Scikit-Learn: Generate One-Hot Encoding Feature Using MultiLabelBinarizer

One-hot encode is widely used in nlp. In this tutorial, we will introduce how to create one-hot encode using scilit-learn MultiLabelBinarizer.

Scikit-Learn: Generate One-Hot Encoding Feature Using MultiLabelBinarizer

1.Import library

from sklearn.preprocessing import MultiLabelBinarizer
import numpy as np

2.Prepare text data

y = [('Texas', 'Florida'), 
    ('California', 'Alabama'), 
    ('Texas', 'Florida'), 
    ('Delware', 'Florida'), 
    ('Texas', 'Alabama')]

3.Create one-hot encode using MultiLabelBinarizer()

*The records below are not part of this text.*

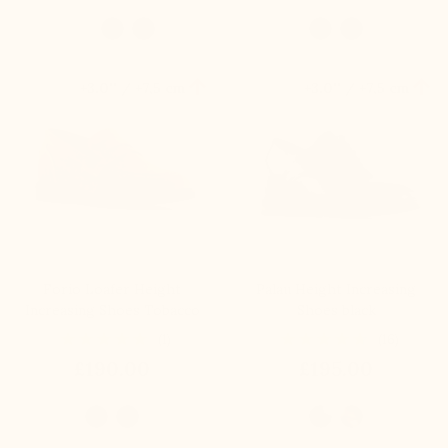


+3.0'' / +7,5 cm
+3.0'' / +7,5 cm
Forio Loafer Height
Palau Height Increasing
Increasing Shoes Tobacco
Shoes black
(1)
(16)
£190.00
£195.00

one_hot = MultiLabelBinarizer()

# One-hot encode data
one_hot.fit_transform(y)

Run this code, you will get one-hoe encode as follows:

array([[0, 0, 0, 1, 1],
       [1, 1, 0, 0, 0],
       [0, 0, 0, 1, 1],
       [0, 0, 1, 1, 0],
       [1, 0, 0, 0, 1]])

4.View word one-hot encode

print(one_hot.classes_)

Run this code, you will see:

array(['Alabama', 'California', 'Delware', 'Florida', 'Texas'], dtype=object)